* Action item:
Look through the records below for the line with "Image resolution: width=800, height=1346." and the line with "Email us (123, 391)", then return those lines and all lines between, exactly.

* Excerpted data:
※

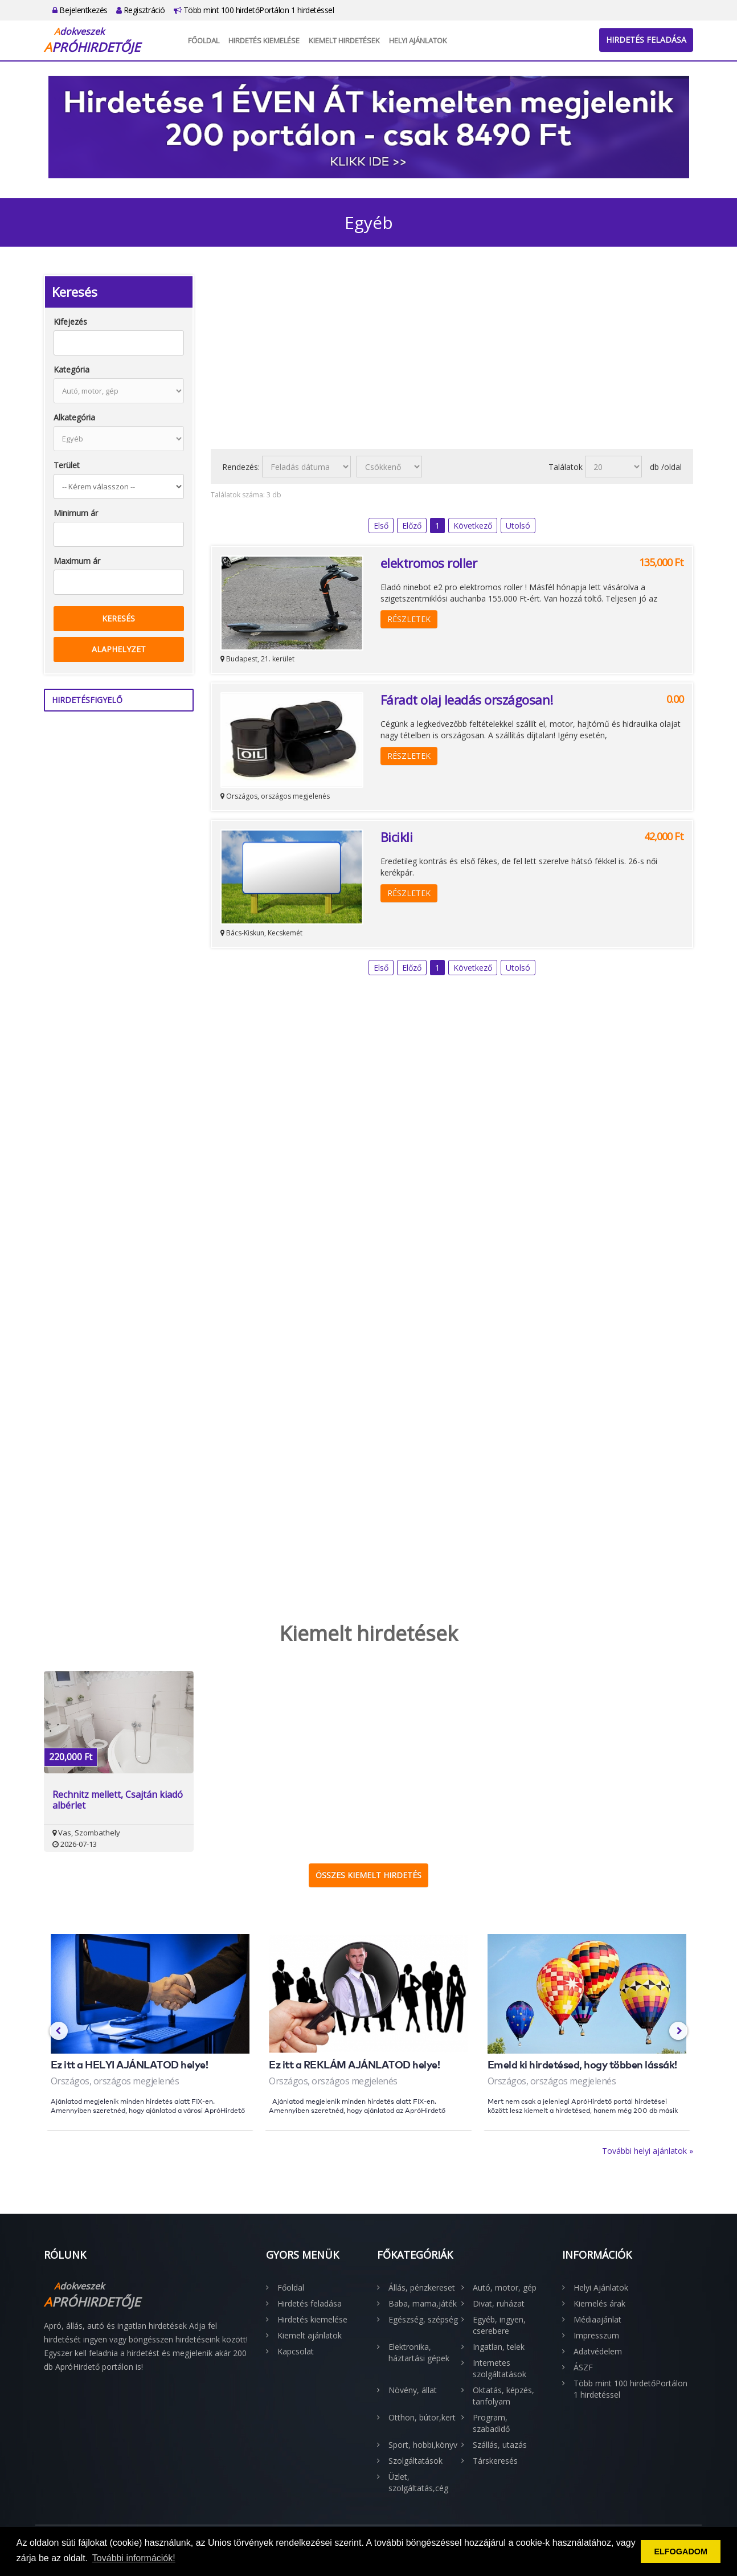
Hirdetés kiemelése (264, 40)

※

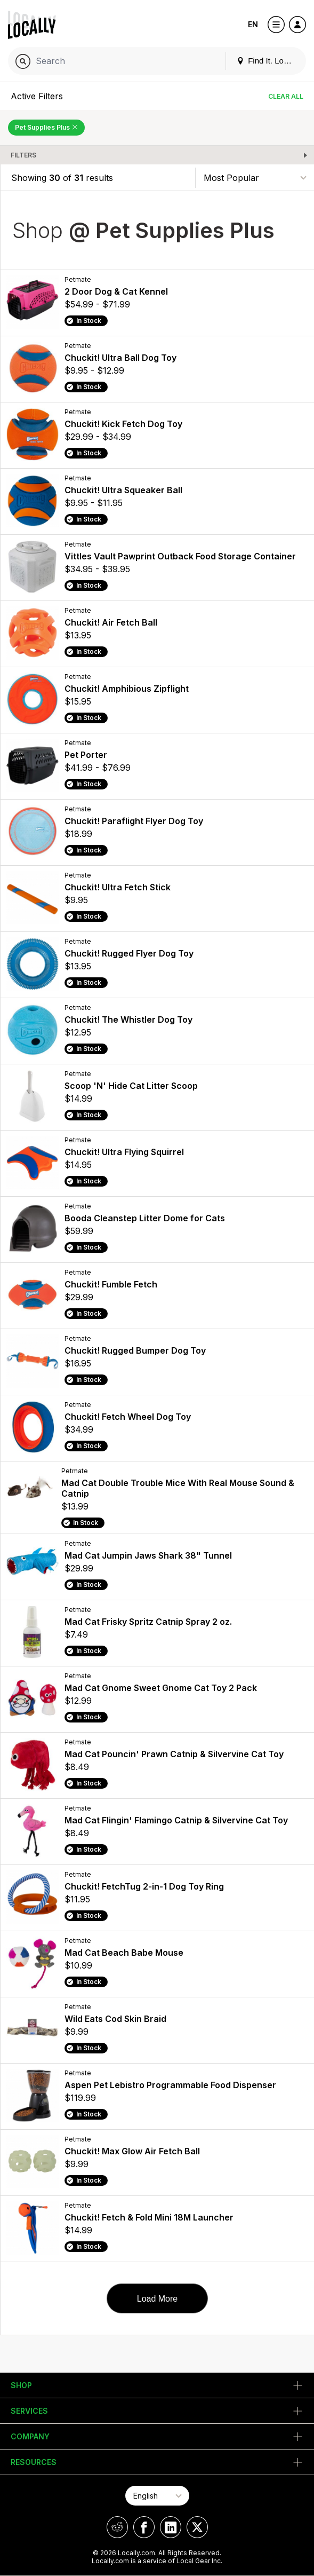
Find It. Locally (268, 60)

※

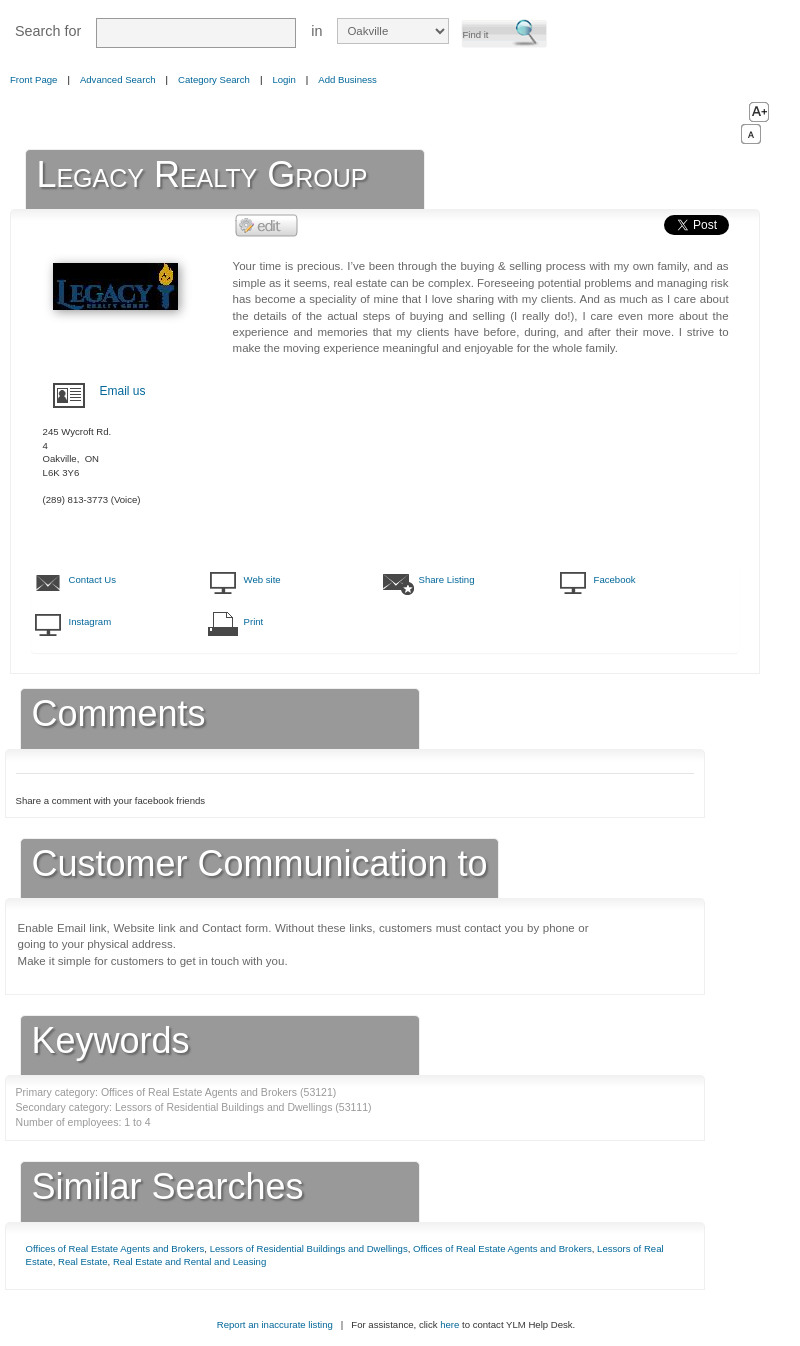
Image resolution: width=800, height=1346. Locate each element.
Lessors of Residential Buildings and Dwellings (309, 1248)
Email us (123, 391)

※

* Answer to this exercise:
Image resolution: width=800, height=1346. Locate each element.
Lessors of Residential Buildings and Dwellings (309, 1248)
Email us (123, 391)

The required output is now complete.